The Cambridge branch of the Universities and College Union (UCU) along with Cambridge Students’ Union have today publicly announced their campaign, “Justice for College Supervisors”, calling for a major overhaul in the terms and conditions of college-employed hourly-paid undergraduate supervisors.
Although Cambridge University prides itself on its college-based “supervision” teaching system, the reality for those paid to teach undergraduate students for the Colleges is altogether different. Many of these hourly-paid teachers lack even a basic contract or a guarantee of the minimum wage.
To address this, Justice for College Supervisors has launched a petition addressed to the Senior Tutors of the 31 Cambridge Colleges. The petition makes three demands: paid training, a revision of the supervision pay rate to reflect the full number of hours spent on class preparation, and employment contracts for all casualised teachers who supervise undergraduates.
The General Secretary of the national UCU union, Jo Grady has backed the campaign: “While Cambridge’s managers and college masters enjoy big pay packets and perks, the supervisors who are the backbone of the university’s undergraduate teaching system are being exploited with poverty pay. Casualised supervisors are sometimes on precarious contracts, but often are without any contract at all. Staff are fed up with being treated like this. Cambridge is one of the world’s wealthiest universities. Its colleges have more than enough money to pay staff fairly – it’s a moral stain they don’t already and this must change.”

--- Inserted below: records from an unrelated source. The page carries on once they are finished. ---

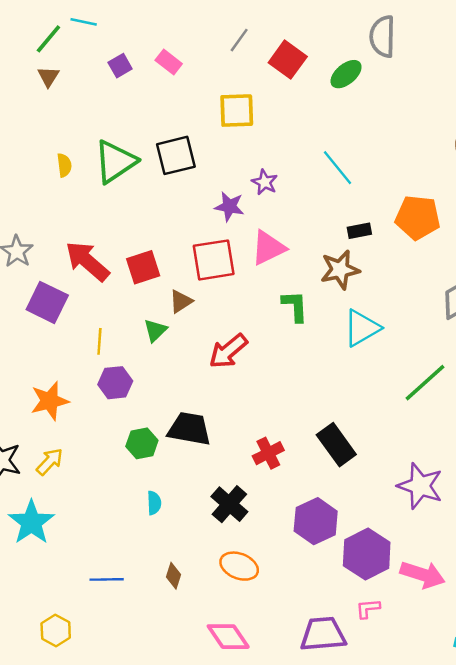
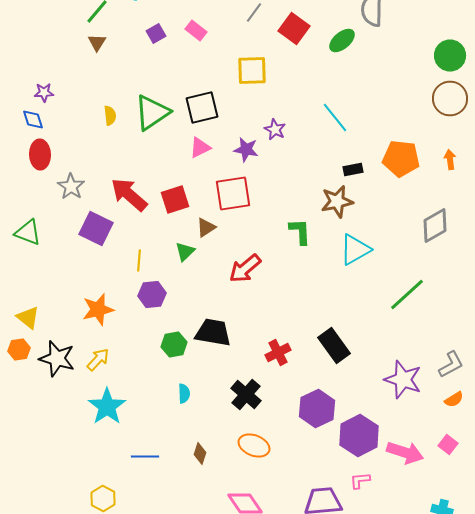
pink triangle: (268, 248) -> (200, 148), moved, size x0.7
cyan star: (31, 522) -> (107, 406), moved

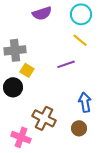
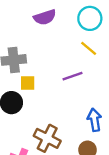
yellow square: (27, 70) -> (28, 83), turned -32

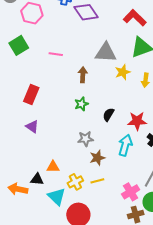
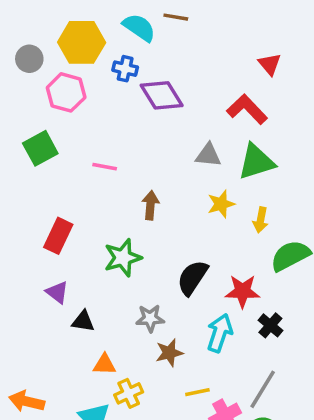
gray triangle: (106, 53) -> (208, 155), moved, size x0.7
green star: (81, 104) -> (123, 258), moved, size x1.5
black semicircle: (108, 115) -> (192, 278), size x1.5
orange triangle: (53, 167) -> (104, 364), moved
black triangle: (37, 179) -> (83, 321), moved
yellow line: (97, 181) -> (197, 392), moved

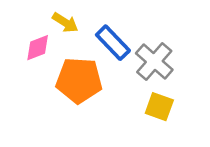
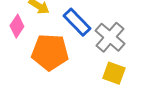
pink diamond: (38, 48) -> (17, 26), turned -35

Cambridge MP, Daniel Zeichner also joined this call for action: “The system for paying supervisors needs to be overhauled. We all agree supervisors are doing a highly specialised job. Currently there isn’t a forum to make sure all the parties involved get the certainty that they need: colleges, departments, supervisors and students. We need better consultation with supervisors on pay rates, terms and conditions. Cambridge’s supervisions are what makes the University stand out, but everyone doing the job should be treated properly.”
In 2018, Cambridge University’s UCU branch conducted a survey which found 66.1% of polled supervisors conduct at least 2 hours preparation per 1 hour of paid contact time, meaning that many of them are earning far below minimum wage. Furthermore, this survey found that 45% of undergraduate supervision teaching was done by the university’s most casualised academic workers drawn from postgraduate students, freelancers and postdoctoral researchers. This supervising load comes at a heavy cost for these staff: they experience significant and unpaid demands on time in the training, planning and preparation for supervisions, uncertainty arising from unpredictable hours, and meagre remuneration offered by the colleges.

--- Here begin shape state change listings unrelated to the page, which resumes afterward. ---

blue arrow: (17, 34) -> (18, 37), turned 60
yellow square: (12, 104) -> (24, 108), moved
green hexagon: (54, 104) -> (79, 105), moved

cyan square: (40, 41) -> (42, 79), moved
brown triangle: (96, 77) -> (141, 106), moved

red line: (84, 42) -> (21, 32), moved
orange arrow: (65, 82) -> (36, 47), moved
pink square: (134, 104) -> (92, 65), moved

Cambridge UCU and Cambridge SU have submitted papers detailing their concerns and demands to the Senior Tutors Education Committee, making the case for its three core asks. Cambridge Student Union Welfare and Community officer, Alice Gilderdale, who has been involved in discussing these papers with the Colleges said: “We have made the case in writing to the colleges about how they can fix this system, both for the benefit of supervisors and for the students they teach. Cambridge prides itself on its supervision system, but it is propped up by obscene inequality. We hope that our demands will be acted on in full this academic year but, if they are ignored, our campaign will continue rallying support from supervisors and students to end the injustice in Cambridge’s supervision system.”

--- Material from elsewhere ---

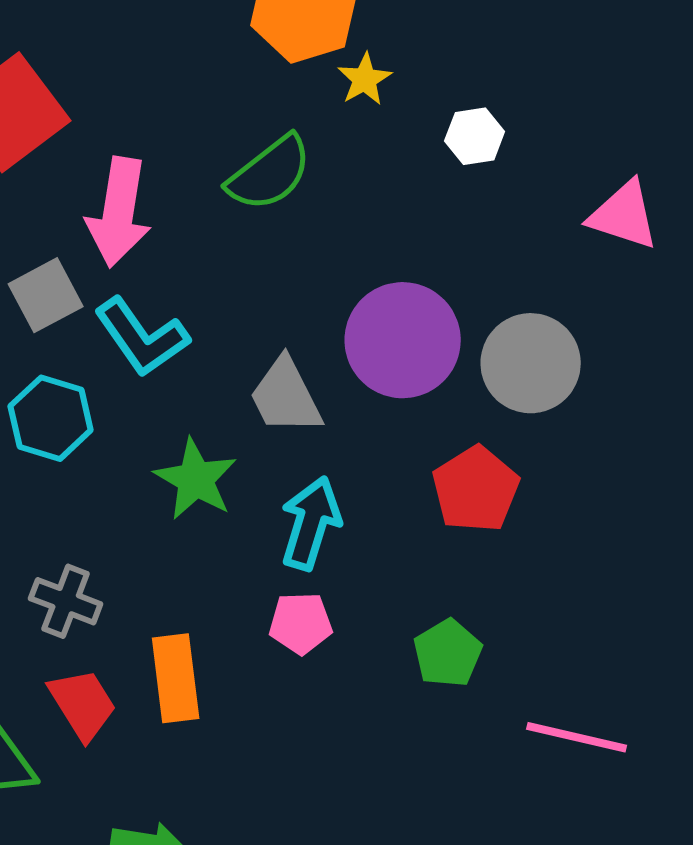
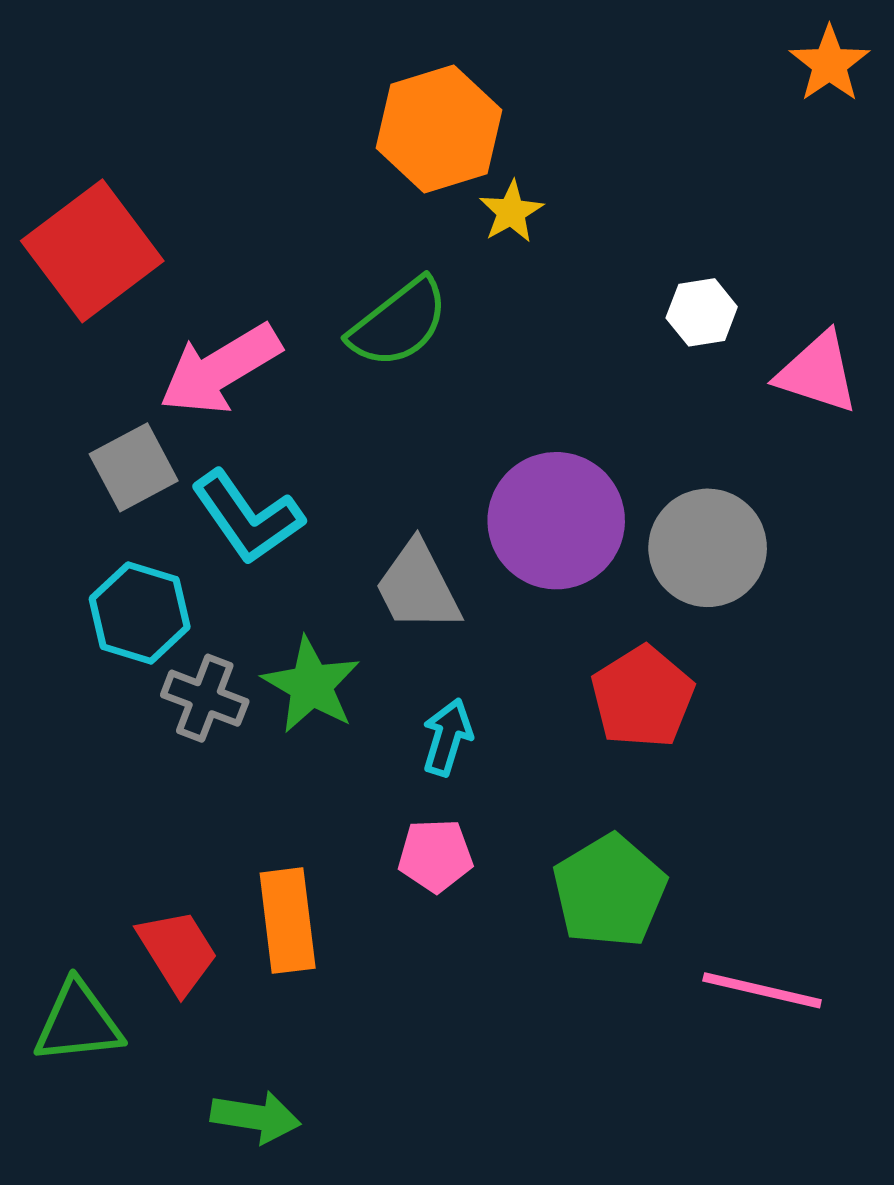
white hexagon: (475, 136) -> (702, 312), moved
pink arrow: (119, 212) -> (220, 369), turned 50
cyan arrow: (311, 523) -> (447, 737), size x0.7
gray cross: (66, 601) -> (205, 698), moved
green pentagon: (448, 653) -> (609, 891), size x1.4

Cambridge UCU branch secretary, and campaign organiser, Lorena Gazzotti, said: “Since 2018, Cambridge UCU has been talking to undergraduate supervisors across the collegiate university who are fed up with how they are being treated. The COVID19 crisis has pushed many more to continue supervising so that they can pay their rent; without a fair rate of pay or a contract, they are at a huge personal and financial risk. The colleges must address the unfairness at the heart of the supervision system, by giving all supervisors a proper contract and fair payment. The exchanges we had with representatives from the Colleges so far have been underwhelming. This is not acceptable, especially for such wealthy institutions: we want the 31 Colleges to take this issue seriously and properly negotiate the working conditions of undergraduate supervisors with us. Workers are getting organised, and we are ready to campaign until our demands are met.”